Daniel Abayev and Peter Leyman (both 48 and from Queens, New York) first successfully hacked the dispatch system in 2019 with the help of unnamed Russian nationals, according to a DOJ indictment filed in the Southern District of New York. Leyman and Abayev accessed the system to move specific taxis to the front of the line, says the DOJ, charging drivers a $10 fee for the privilege. Members of the hacking scheme also offered to waive the $10 fee in exchange for recruiting more taxi drivers.
The JFK taxi dispatch system ensures cab drivers have a fair working environment, but can result in lengthy wait times between trips
The computer-controlled JFK taxi dispatch system manages how cabs are dispatched between the airport’s holding lot and terminal. The system was introduced to create a fair working environment, but wait times of several hours can impact a taxi driver’s daily earnings.
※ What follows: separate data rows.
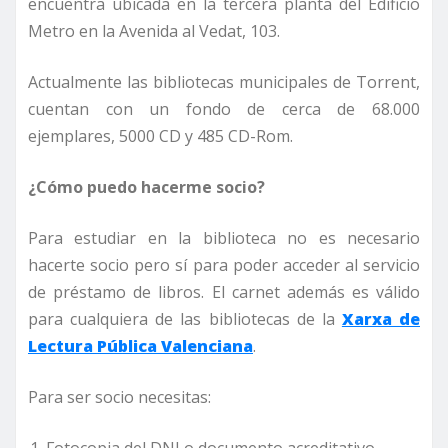
encuentra ubicada en la tercera planta del Edificio
Metro en la Avenida al Vedat, 103.
Actualmente las bibliotecas municipales de Torrent,
cuentan con un fondo de cerca de 68.000
ejemplares, 5000 CD y 485 CD-Rom.
¿Cómo puedo hacerme socio?
Para estudiar en la biblioteca no es necesario
hacerte socio pero sí para poder acceder al servicio
de préstamo de libros. El carnet además es válido
para cualquiera de las bibliotecas de la
Xarxa de
Lectura Pública Valenciana
.
Para ser socio necesitas: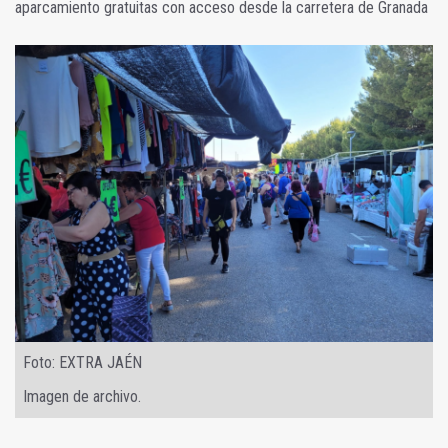
aparcamiento gratuitas con acceso desde la carretera de Granada
Foto: EXTRA JAÉN
Imagen de archivo.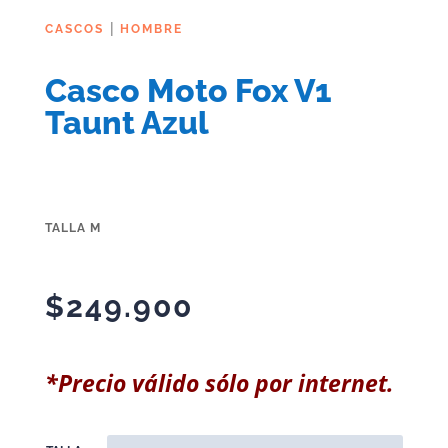
|
CASCOS
HOMBRE
Casco Moto Fox V1
Taunt Azul
TALLA M
$
249.900
*Precio válido sólo por internet.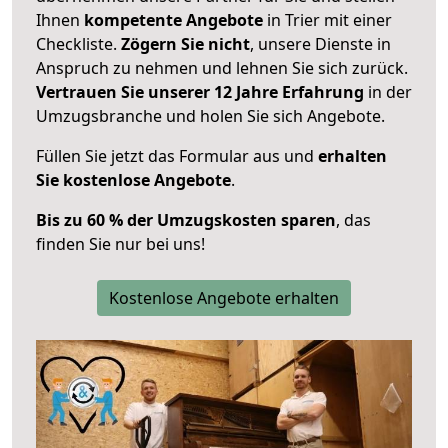
Ihnen
kompetente Angebote
in Trier mit einer
Checkliste.
Zögern Sie nicht
, unsere Dienste in
Anspruch zu nehmen und lehnen Sie sich zurück.
Vertrauen Sie unserer 12 Jahre Erfahrung
in der
Umzugsbranche und holen Sie sich Angebote.
Füllen Sie jetzt das Formular aus und
erhalten
Sie kostenlose Angebote
.
Bis zu 60 % der Umzugskosten sparen
, das
finden Sie nur bei uns!
Kostenlose Angebote erhalten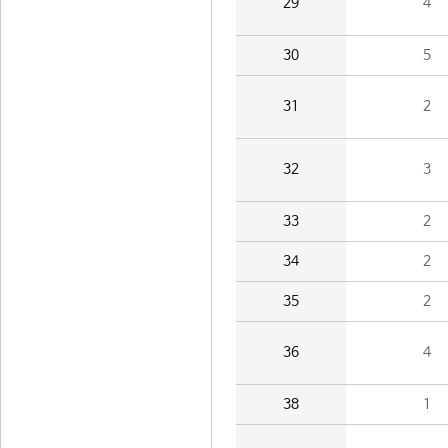
29
4
30
5
31
2
32
3
33
2
34
2
35
2
36
4
38
1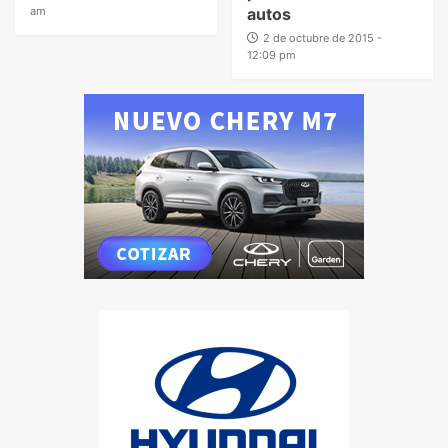
am
autos
2 de octubre de 2015 -
12:09 pm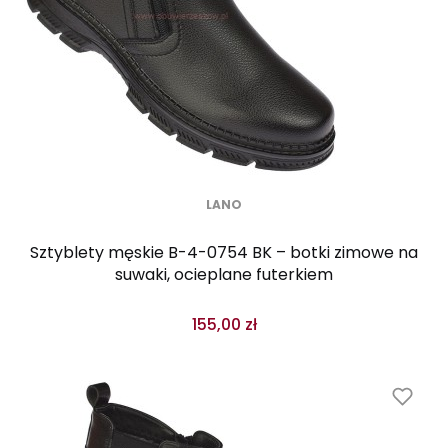
LANO
Sztyblety męskie B-4-0754 BK – botki zimowe na
suwaki, ocieplane futerkiem
155,00 zł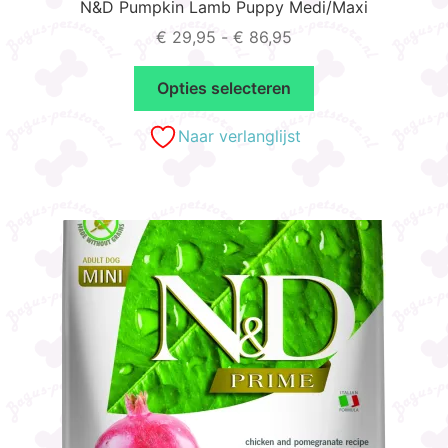
N&D Pumpkin Lamb Puppy Medi/Maxi
Prijsklasse:
€
29,95
-
€
86,95
€ 29,95
Dit
tot
Opties selecteren
product
€ 86,95
heeft
Naar verlanglijst
meerdere
variaties.
Deze
optie
kan
gekozen
worden
op
de
productpagina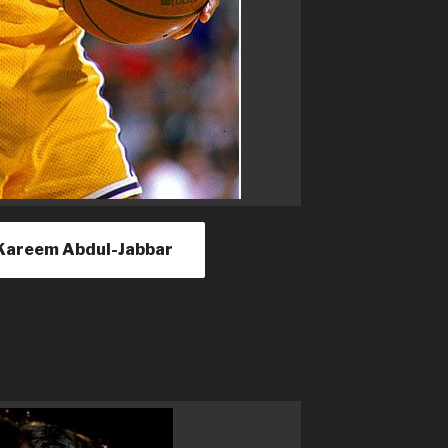
de Kareem Abdul-Jabbar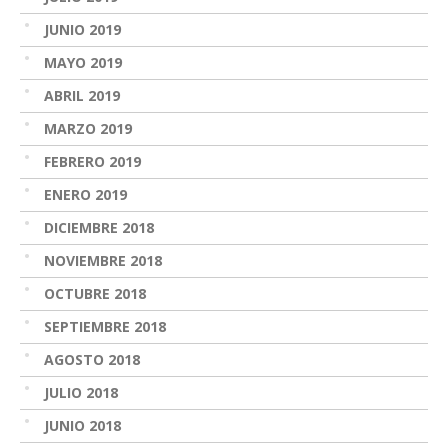
JUNIO 2019
MAYO 2019
ABRIL 2019
MARZO 2019
FEBRERO 2019
ENERO 2019
DICIEMBRE 2018
NOVIEMBRE 2018
OCTUBRE 2018
SEPTIEMBRE 2018
AGOSTO 2018
JULIO 2018
JUNIO 2018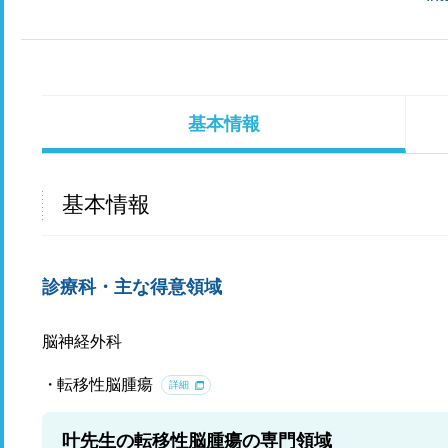
基本情報
基本情報
診療科・主な得意領域
脳神経外科
転移性脳腫瘍
詳細
叶先生の転移性脳腫瘍の専門領域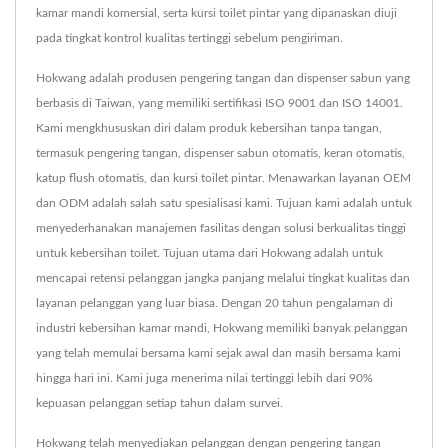
kamar mandi komersial, serta kursi toilet pintar yang dipanaskan diuji
pada tingkat kontrol kualitas tertinggi sebelum pengiriman.
Hokwang adalah produsen pengering tangan dan dispenser sabun yang
berbasis di Taiwan, yang memiliki sertifikasi ISO 9001 dan ISO 14001.
Kami mengkhususkan diri dalam produk kebersihan tanpa tangan,
termasuk pengering tangan, dispenser sabun otomatis, keran otomatis,
katup flush otomatis, dan kursi toilet pintar. Menawarkan layanan OEM
dan ODM adalah salah satu spesialisasi kami. Tujuan kami adalah untuk
menyederhanakan manajemen fasilitas dengan solusi berkualitas tinggi
untuk kebersihan toilet. Tujuan utama dari Hokwang adalah untuk
mencapai retensi pelanggan jangka panjang melalui tingkat kualitas dan
layanan pelanggan yang luar biasa. Dengan 20 tahun pengalaman di
industri kebersihan kamar mandi, Hokwang memiliki banyak pelanggan
yang telah memulai bersama kami sejak awal dan masih bersama kami
hingga hari ini. Kami juga menerima nilai tertinggi lebih dari 90%
kepuasan pelanggan setiap tahun dalam survei.
Hokwang telah menyediakan pelanggan dengan pengering tangan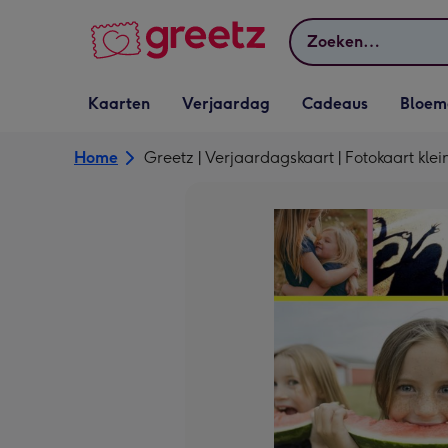
Bekijk meer
Zoeken
Vervolgkeuzelijst
Vervolgkeuzelijst
Vervolgkeuzelijst
Vervolgkeuz
Kaarten
Verjaardag
Cadeaus
Bloem
Kaarten openen
Verjaardag openen
Cadeaus openen
Bloemen o
Home
Greetz | Verjaardagskaart | Fotokaart kle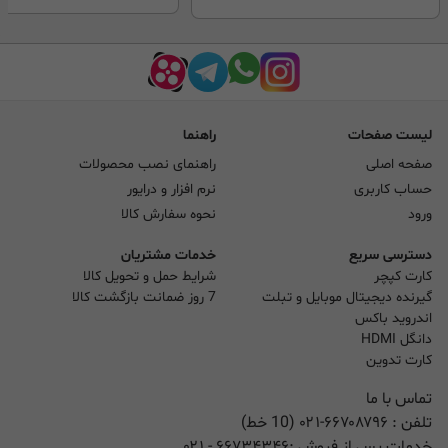
لیست صفحات
راهنما
صفحه اصلی
راهنمای نصب محصولات
حساب کاربری
نرم افزار و درایور
ورود
نحوه سفارش کالا
دسترسی سریع
خدمات مشتریان
کارت کپچر
شرایط حمل و تحویل کالا
گیرنده دیجیتال موبایل و تبلت
7 روز ضمانت بازگشت کالا
اندروید باکس
دانگل HDMI
کارت تدوین
تماس با ما
تلفن :
۰۲۱-۶۶۷۰۸۷۹۶ (10 خط)
خدمات پس از فروش :
۶۶۷۳۴۳۴۶
- ۰۲۱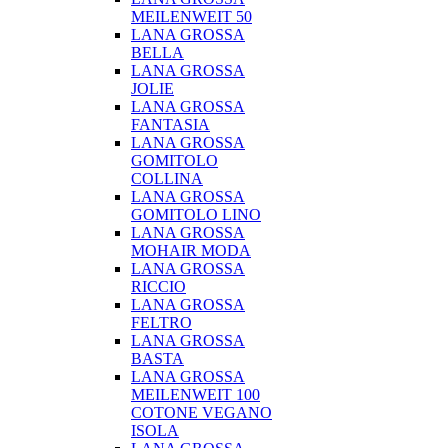
MEILENWEIT 50
LANA GROSSA
BELLA
LANA GROSSA
JOLIE
LANA GROSSA
FANTASIA
LANA GROSSA
GOMITOLO
COLLINA
LANA GROSSA
GOMITOLO LINO
LANA GROSSA
MOHAIR MODA
LANA GROSSA
RICCIO
LANA GROSSA
FELTRO
LANA GROSSA
BASTA
LANA GROSSA
MEILENWEIT 100
COTONE VEGANO
ISOLA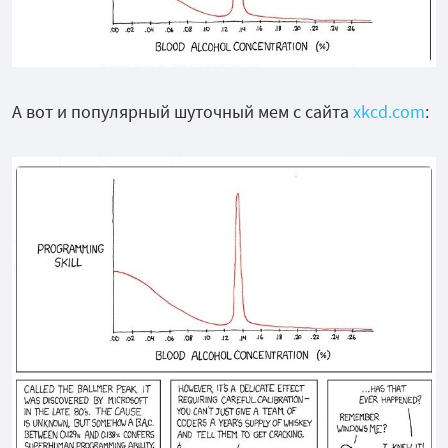
А вот и популярный шуточный мем с сайта
xkcd.com
: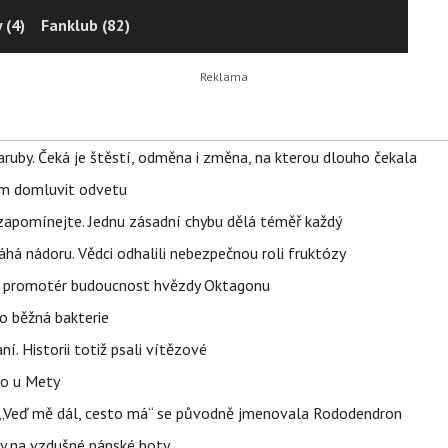
 (4)
Fanklub (82)
ruby. Čeká je štěstí, odměna i změna, na kterou dlouho čekala
vem domluvit odvetu
zapomínejte. Jednu zásadní chybu dělá téměř každý
áhá nádoru. Vědci odhalili nebezpečnou roli fruktózy
l promotér budoucnost hvězdy Oktagonu
o běžná bakterie
aní. Historii totiž psali vítězové
lo u Mety
eň „Veď mě dál, cesto má“ se původně jmenovala Rododendron
y na vzdušné pánské boty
The hackers utilized group chats to communicate with taxi drivers and advise them how to avoid detection by law enforcement. According to the indictment, Leyman and Abayev approved as many as 1,000 trips a day and transferred at least $100,000 to the hackers in Russia as “payment for software development.”
Prosecutors allege that the pair explored several ways to hack the system, including bribing someone to infect its computers with malware via a flash drive, stealing connected computer tablets, and accessing the dispatch system without authorization via Wi-Fi. The indictment claims that members of the hacking scheme also sent messages to each other in which they explicitly discussed their intention to hack the dispatch system. “I know that the Pentagon is being hacked[.]. So, can’t we hack the taxi industry[?]” Abayev messaged a Russian conspirator in November 2019.
Both men face a maximum 10-year sentence in prison if found guilty for their alleged cybercrimes
“For years, the defendants’ hacking kept honest cab drivers from being able to pick up fares at JFK in the order in which they arrived,” said U.S. Attorney Damian Williams in a statement. “Now, thanks to this Office’s teamwork with the Port Authority, these defendants are facing serious criminal charges for their alleged cybercrimes.”
Both men have been charged with two counts of conspiracy to commit computer intrusion, which carries a maximum 10-year sentence in prison if proven guilty.